Do y’all realize how many possible things can kick up dust on a farm?  Livestock, tractors, people walking across the dirt road – hell, even a windy effin’ day  can kick up a little sand.  What, EPA – you gonna attempt to fine that tornado?!  Best of luck to you trying to serve it the citation.

The first EPA retard who even attempts  to cite someone for kicking up dust should probably go back to being  dust, courtesy of…well, you know.

Dumb-shit ass-spelunkers.


(Hat tip to Riehl.)

San Fran Nan Piglousi wants to investigate those of us who oppose Cordoba House – i.e. the Ground Zero mosque:

House Speaker Nancy Pelosi Wednesday morning called for “transparency” in the funding behind a planned Islamic community center and mosque being built blocks from ground zero.

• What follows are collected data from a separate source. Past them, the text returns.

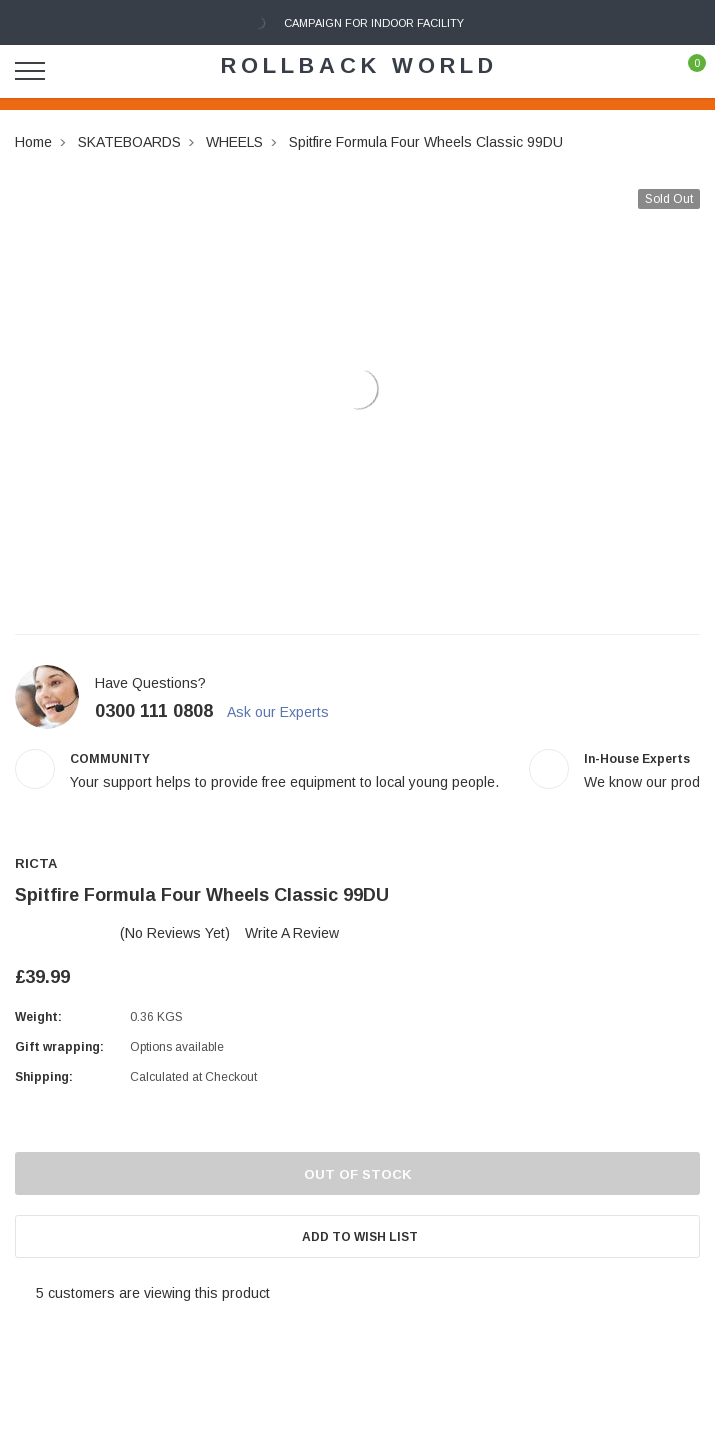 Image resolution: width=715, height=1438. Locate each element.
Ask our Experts (287, 712)
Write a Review (292, 933)
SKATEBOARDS (129, 142)
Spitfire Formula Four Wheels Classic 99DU (426, 142)
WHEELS (234, 142)
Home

But she also said there should be similar openness about the money behind conservative attacks aimed at thwarting the project.


Earlier Wednesday, Pelosi told San Francisco’s KCBS radio that “there is no question there is a concerted effort to make this a political issue by some.”

“I join those who have called for looking into how is this opposition to the mosque being funded,” she said. “How is this being ginned up?”

The power of the government brought to bear on ordinary, private citizens who believe this travesty to be a slap-in-the-face against Americans and don’t want to see it built at a spot two blocks from Ground Zero.

Libtards, just an advisory:  When our rights under the First Amendment are taken away from us…we’ll just have to go to the next one.


(Hat tip to Val over at Babalu Blog.)

And remember, Denizens – this is the Party of Tolerance™:

There’s only one way the tragic airplane crash in Alaska that ended the life of former-U.S. Senator Ted Stevens could have been better, according to New Hampshire Democratic activist and State Rep. candidate Keith Halloran: If Sarah Palin had been on it.

In a Facebook post, Halloran, who describes himself as “an active local citizen and supporter of NH Governor John Lynch,” said of the plane crash, “Just wish Sarah and Levy were on board.”


Halloran isn’t alone among New Hampshire Democratic leaders in wishing ill toward the controversial former Republican Vice Presidential nominee.

Natch Greyes, a staffer for Democratic Rep. and Senate hopeful Paul Hodes tweeted the following on July 21st: “I have to wonder if & or when @sarahpalinusa will learn the meaning of our state motto: “live free or die.”

sNatch, you fucking asswipe, lemme tell you and your fellow chickenshit LaKeitha Halloran something:  When the SHTF, true patriots aren’t going to even consider  giving you the fucking “live free” option.

Let’s just say, pussy, that you’d best keep your distance and continue giving each other those rim jobs underneath the hoop skirts.